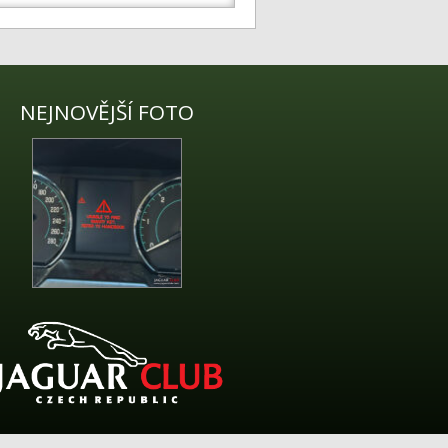
NEJNOVĚJŠÍ FOTO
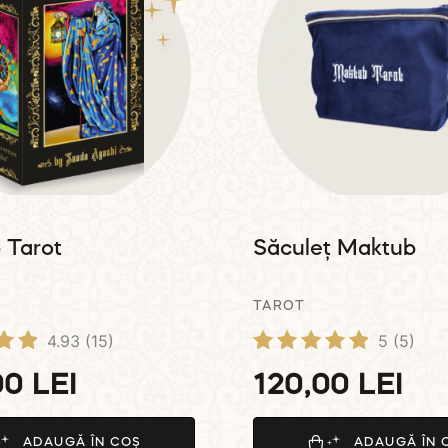
 Tarot
Săculeț Maktub
TAROT
4.93
(15)
5
(5)
t
Evaluat la
00
LEI
120,00
LEI
5.00
din 5
ADAUGĂ ÎN COȘ
ADAUGĂ ÎN 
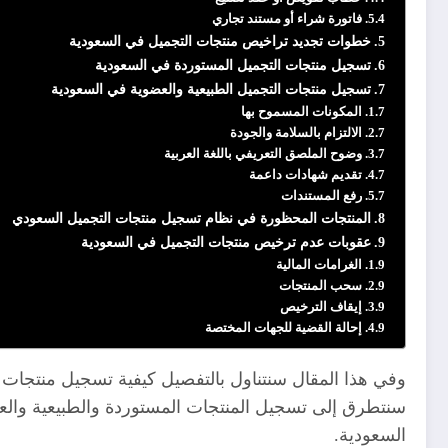
فاتورة شراء أو مستند تجاري
خطوات تجديد تراخيص منتجات التجميل في السعودية
تسجيل منتجات التجميل المستوردة في السعودية
تسجيل منتجات التجميل الطبيعية والعضوية في السعودية
المكونات المسموح بها
الالتزام بالسلامة والجودة
وضوح الملصق التعريفي باللغة العربية
تقديم شهادات داعمة
رفع المستندات
المنتجات المحظورة في نظام تسجيل منتجات التجميل السعودي
عقوبات عدم ترخيص منتجات التجميل في السعودية
الغرامات المالية
سحب المنتجات
إيقاف الترخيص
إحالة القضية للجهات المختصة
وفي هذا المقال سنتناول بالتفصيل كيفية تسجيل منتجات 
سنتطرق إلى تسجيل المنتجات المستوردة والطبيعية والع
السعودية.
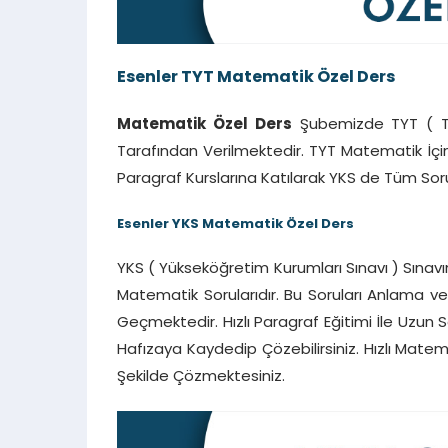
Esenler TYT Matematik Özel Ders
Matematik Özel Ders
Şubemizde TYT ( Te
Tarafından Verilmektedir. TYT Matematik İçin
Paragraf Kurslarına Katılarak YKS de Tüm Sorula
Esenler YKS Matematik Özel Ders
YKS ( Yükseköğretim Kurumları Sınavı ) Sınavı
Matematik Sorularıdır. Bu Soruları Anlama 
Geçmektedir. Hızlı Paragraf Eğitimi İle Uzun S
Hafızaya Kaydedip Çözebilirsiniz. Hızlı Mate
Şekilde Çözmektesiniz.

* [Task instructions]: For the string "Matematik", find every line of the material that contains it, and copy each one.

* [The answer]:
Esenler TYT Matematik Özel Ders
Matematik Özel Ders
Tarafından Verilmektedir. TYT Matematik İçin
Esenler YKS Matematik Özel Ders
Matematik Sorularıdır. Bu Soruları Anlama 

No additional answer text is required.